Ratocaffe [Ratoakafo], y a envoyé ses soldats pour y égorger tous les noirs, hommes, femmes et enfants, jusqu'aux chiens, et a fait piller tous leurs bestiaux. Depuis ce temps, cet endroit est désert. "

 

Robert

..."ces forbans accoutumés au libertinage, sans considération des bontés que les Insulaires avaient pour eux, eurent l'effronterie de vouloir prendre par force leurs femmes et de maltraiter celles qui ne voulaient pas consentir à leur infâme inclination; le roi de cette province, piqué d'un si mauvais procédé, sur les plaintes qui lui en furent faites par ses sujets, en fit égorger par punition le nombre de quarante, tous Anglais, sans avoir fait aucun mal aux Français parce que ces derniers étaient dans un autre canton séparé, où ils vivaient peut-être plus sagement que les Anglais. Tous les effets de ceux qui se sont trouvés compris dans cette punition sont restés entre les mains des Insulaires ; on est persuadé que, pour peu de chose, on les retirerait, cela n'étant point à leur usage, ne pouvant enfiler les diamants bruts comme ils font avec les grains de Passade, c'est de quoi l'auteur [Robert] est bien informé par des gens qui étaient sur les lieux du temps de ce massacre, aussi bien qu'à quelque chose près de la quantité de diamants qu'on peut y trouver, dans le nombre desquels il y en a d'un prix très considérable: premièrement, il y en a un que l'on dit peser 64 karats, beaucoup entre 30 et 40, entre 20 et 30, entre 10 et 20 et depuis 3 jusqu'à 10. On connaît le roi, qui à cet endroit est puissant, on sait la manière de traiter avec lui, ce qu'il lui faut porter, et l'on est assuré qu'il serait bien aise d'ouvrir un commerce et, les marchandises qu'il achèterait, il lui serait indifférent de les payer en or ou en esclaves."

 

Navire Compton

« Le capitaine du Compton, qui vient d'arriver de Bombay, rapporte que les forbans établis à Madagascar ont si cruellement maltraité les indigènes que ces derniers se sont soulevés et en ont fait un vrai carnage; il n'en est resté que douze, réfugiés dans le bois où ils périrent misérablement » (La Gazette de France du 4 mai 1726).

 

Le massacre en question semble bien avéré, il a fait grand bruit. La date correspond, et le manuscrit du Dépôt des Cartes et Plans de la Marine de Paris situe celui-ci à Mangaely , c'est à dire dans la baie d'Ampasindava, derrière l'île Mamoko, laquelle est décrite par le capitaine Thornton comme un mouillage sûr fréquenté pour la traite.

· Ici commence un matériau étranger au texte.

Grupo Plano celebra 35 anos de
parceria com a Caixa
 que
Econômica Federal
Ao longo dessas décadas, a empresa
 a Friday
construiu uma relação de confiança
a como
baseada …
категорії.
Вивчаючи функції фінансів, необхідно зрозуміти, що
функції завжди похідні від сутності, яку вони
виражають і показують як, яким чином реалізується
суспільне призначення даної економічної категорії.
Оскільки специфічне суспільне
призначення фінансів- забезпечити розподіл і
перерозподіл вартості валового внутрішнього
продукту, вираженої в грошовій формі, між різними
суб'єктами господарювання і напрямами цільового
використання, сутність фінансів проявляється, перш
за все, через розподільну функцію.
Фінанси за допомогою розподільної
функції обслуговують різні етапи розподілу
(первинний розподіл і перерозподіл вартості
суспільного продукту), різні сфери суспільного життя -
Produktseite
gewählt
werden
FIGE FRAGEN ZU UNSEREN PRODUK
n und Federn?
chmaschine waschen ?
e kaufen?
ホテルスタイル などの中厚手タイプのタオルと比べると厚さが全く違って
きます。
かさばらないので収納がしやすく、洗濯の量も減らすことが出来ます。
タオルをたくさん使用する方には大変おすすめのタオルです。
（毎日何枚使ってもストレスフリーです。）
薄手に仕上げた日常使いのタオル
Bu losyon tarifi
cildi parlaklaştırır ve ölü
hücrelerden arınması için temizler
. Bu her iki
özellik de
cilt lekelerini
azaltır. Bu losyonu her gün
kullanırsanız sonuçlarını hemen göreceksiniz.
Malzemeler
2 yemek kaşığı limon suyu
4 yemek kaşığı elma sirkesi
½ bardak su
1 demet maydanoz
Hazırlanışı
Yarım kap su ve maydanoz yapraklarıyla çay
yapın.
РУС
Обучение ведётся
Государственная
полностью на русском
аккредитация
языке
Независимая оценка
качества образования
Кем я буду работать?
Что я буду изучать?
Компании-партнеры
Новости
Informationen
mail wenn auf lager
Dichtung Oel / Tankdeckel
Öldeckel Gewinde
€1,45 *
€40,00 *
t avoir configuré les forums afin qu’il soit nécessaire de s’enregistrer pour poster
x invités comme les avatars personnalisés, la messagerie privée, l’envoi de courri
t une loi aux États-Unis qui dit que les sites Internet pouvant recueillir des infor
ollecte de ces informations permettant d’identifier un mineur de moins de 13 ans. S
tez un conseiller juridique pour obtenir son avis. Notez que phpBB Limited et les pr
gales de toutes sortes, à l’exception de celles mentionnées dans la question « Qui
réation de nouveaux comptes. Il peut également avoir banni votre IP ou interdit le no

Au passage, Robert corrobore le récit de de Bucquoy, quand il dit que les français étaient "dans un canton séparé", et qu'ils ont donc échappé au massacre. De Bucquoy les voit effectivement arriver quelques jours après les anglais, et apparemment moins démunis que ceux-ci.

Le roi local, (s'il s'agit bien du même que celui rencontré par de Bucquoy), envoie, selon le manuscrit, son armée punitive dans ce qui doit ressortir de sa juridiction: la résidence royale serait à situer entre les deux sites, au nord de la rivière Masaliet et du 15éme degré de latitude [baie de Mahajamba], et non loin de la baie d'Anpasindava.

 

 

 

On semble donc fondé à conclure que le navire portugais ex Vierge du Cap, après avoir touché au Cap St Sébastien, a pu, sans doute en faisant beaucoup d'eau et en pompant, venir s'échouer dans la baie d'Anpasindava, derrière l'île Mamoko. Il est vraisemblable qu'on trouvera là son épave.